I spent the past week in Louisiana on work related business but none of it would take me to New Orleans. I decided it was worth it stay an extra 36 hours to go to Jazzfest and to see New Orleans for myself. My time in New Orleans was brief but there was no way I was leaving with out seeing the Katrina damage for myself. At happy hour last week, a woman named Kate recommended that I go on the “Katrina Tour”. I was shocked that a tour company would have something like this. She assured me that it was not exploitive at all and that it had a profound impact on her. Reluctantly I paid my $35 because I wasn’t sure if it was safe enough for me to try and drive around by myself. The media will tell you it’s the “Wild Wild South” but I didn’t want to attempt to prove them wrong.
I booked the tour and it would be the last thing I would do before I left town. Earlier that morning as I was driving from my appointment I ran into some homes with significant damage. The closer I got to Lake Ponchatrain the more damage I observed. Street signs at odd angles from wind damage. The stores that were open had mylar banners indicating so; if you drove too quickly you would think they were out of business. There was a house that looked like no one had touched it in two years which was probably true. The mold covered the entire facade and the grass untouched. The windows were blown out so I pulled over and peaked in. The furniture was strewn all over and you could see the extensive water damage on everything in sight. It didn’t appear that the family who previously inhabited the dwelling had returned to retrieve anything. Actually, there was nothing to retrieve. An entire history lost to the storm surge and to the incompetence of our government for the last 30 years.

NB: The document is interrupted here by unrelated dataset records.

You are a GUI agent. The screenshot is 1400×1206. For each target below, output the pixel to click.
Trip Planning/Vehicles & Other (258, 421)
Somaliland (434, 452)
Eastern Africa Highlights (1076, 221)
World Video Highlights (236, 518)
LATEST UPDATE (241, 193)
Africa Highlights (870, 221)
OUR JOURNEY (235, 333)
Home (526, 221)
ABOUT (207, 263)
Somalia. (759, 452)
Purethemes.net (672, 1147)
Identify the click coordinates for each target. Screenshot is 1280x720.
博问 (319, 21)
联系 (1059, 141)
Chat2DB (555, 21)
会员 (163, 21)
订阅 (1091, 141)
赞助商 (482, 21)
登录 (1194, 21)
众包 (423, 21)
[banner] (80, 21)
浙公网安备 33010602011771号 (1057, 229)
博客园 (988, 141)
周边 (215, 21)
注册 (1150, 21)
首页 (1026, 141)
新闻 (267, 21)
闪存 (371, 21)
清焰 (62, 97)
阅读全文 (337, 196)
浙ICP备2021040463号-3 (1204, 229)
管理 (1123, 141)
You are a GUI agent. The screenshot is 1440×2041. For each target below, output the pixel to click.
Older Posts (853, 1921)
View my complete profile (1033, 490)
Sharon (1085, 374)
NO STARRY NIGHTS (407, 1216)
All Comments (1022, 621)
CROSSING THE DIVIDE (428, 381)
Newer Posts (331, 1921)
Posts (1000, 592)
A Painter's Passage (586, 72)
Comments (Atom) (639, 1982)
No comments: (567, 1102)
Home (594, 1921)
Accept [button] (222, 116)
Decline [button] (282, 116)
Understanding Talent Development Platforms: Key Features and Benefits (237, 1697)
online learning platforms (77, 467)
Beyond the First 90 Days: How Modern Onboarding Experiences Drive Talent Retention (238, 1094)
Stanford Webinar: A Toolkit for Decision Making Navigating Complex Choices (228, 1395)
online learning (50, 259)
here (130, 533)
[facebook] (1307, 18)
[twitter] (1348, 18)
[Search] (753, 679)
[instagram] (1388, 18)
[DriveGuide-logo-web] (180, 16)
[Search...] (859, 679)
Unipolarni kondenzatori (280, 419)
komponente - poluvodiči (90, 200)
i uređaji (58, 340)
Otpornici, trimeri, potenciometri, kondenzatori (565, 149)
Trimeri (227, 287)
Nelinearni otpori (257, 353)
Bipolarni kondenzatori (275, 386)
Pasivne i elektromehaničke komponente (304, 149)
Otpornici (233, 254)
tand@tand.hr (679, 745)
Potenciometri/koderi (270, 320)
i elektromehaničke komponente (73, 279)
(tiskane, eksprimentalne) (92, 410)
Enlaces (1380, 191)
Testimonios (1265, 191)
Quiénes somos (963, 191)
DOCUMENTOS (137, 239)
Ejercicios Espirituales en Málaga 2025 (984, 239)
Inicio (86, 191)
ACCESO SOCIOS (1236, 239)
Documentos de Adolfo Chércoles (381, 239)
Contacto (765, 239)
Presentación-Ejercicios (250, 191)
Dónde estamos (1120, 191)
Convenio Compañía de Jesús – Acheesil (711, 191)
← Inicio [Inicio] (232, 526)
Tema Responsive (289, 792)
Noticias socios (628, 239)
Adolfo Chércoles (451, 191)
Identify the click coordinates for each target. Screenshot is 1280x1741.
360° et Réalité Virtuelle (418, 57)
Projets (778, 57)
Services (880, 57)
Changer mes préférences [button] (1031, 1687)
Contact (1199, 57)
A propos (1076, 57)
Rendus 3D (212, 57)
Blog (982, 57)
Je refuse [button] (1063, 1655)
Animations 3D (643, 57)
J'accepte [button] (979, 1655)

On every block there were several homes just like this one. The symbols from the rescuers still graffiti home after home. As I viewed the numerous symbols I tried to remember what it meant. The storm hit on 8-29 and every home was dated with somewhere between 9-14 and 9-24. Their homes weren’t checked for at least 15 days after the storm. Fortunately the number on the bottom on the X was always 0. Which means they did not find anybody dead in that particular home. They all escaped, fortunately.
The news has focused on the lower 9th ward, where there was total devastation and where many of the stranded poor black residents resided. I went through every part of town, rich, poor, large homes, small homes. Every one of them with a rescue squad symbol and a waterline. Each home featured a gray, brown or rust colored line that told the story. The waterline, the point where the flood water settled ranged from 2 feet to about 16 feet. This doesn’t include the 20 to 26 foot surge. Many one story homes had the rescue symbol on the roof indicating that when the home was checked the water was so high they probably checked it by boat. I passed by many two story homes with their first floors engulfed with quickly rising water.
Then there were the holes in the roofs, the attempts to save themselves from the rapidly rising water only to be me stuck in 100 degree without food, water, or a radio to find out what is going on. Even though the French Quarter survived how can you stay in a town with no electricity, no potable water, no police force?
Many people are back in town now. For every home you see untouched, you see at least one with a trailer in front. I even found a block where every home had a trailer in front. You also see numerous “Katrina Villages”, parking lots that have been turned into trailer parks. The trailers are very small, although we joke about them, they could at least give them a double wide. You also see the little red flags marking spaces where trailers are to come but haven’t arrived yet, two years later.
Finally there was light at the end of the tunnel. After passing by Fats Domino’s house we turned the corner to see two blocks of bright pastel rebuilt houses. These houses were a part of Musicians Village. Habitat for Humanity and Harry Connick Jr. started a project where they are building houses for displaced musicians. They get interest free loans and they must put 350 hours of sweat equity into the home. We rounded another corner and there was a family on the porch. They waved and clapped and they were happy to see the tourbus. Their house was in the middle of renovations but I saw three generations of New Orleanians enjoying a nice day in April. This was the end of the tour and I had slipped into a depression. Seeing those people happy with what they had brought tears to my eyes.
My camera battery died early during the tour so the links represent some of the areas where houses are still standing. In many places, whole neighborhoods have been lost. It was probably for the best because I stopped trying to get the best shot and just took it all in.
We rode around for 3 hours and I have no idea how many miles we covered but we covered many. The area impacted was much bigger than I could have ever imagined. I have heard many people talk about how the recovery is going slow. Now that I see that it’s much bigger than what we see on TV, I can’t see how they can go any faster. With so many people not returning, no insurance money for homeownwers to rebuild and no help for displacd renters I understand why it is the way it is. Almost every home in the city has some damage. New Orleans is much bigger than DC but if every home in DC was destroyed I can’t see it all being rebuilt that fast given that there isn’t any precedent for the situation. We didn't have a plan. Whatever plan they did come up with will not make everyone happy because there are always winners and losers. I want to go back soon. One to do more tourist things and volunteer. Everyone needs to see it for themselves because there is no way to understand the magnitude of what happened the day the leeves broke.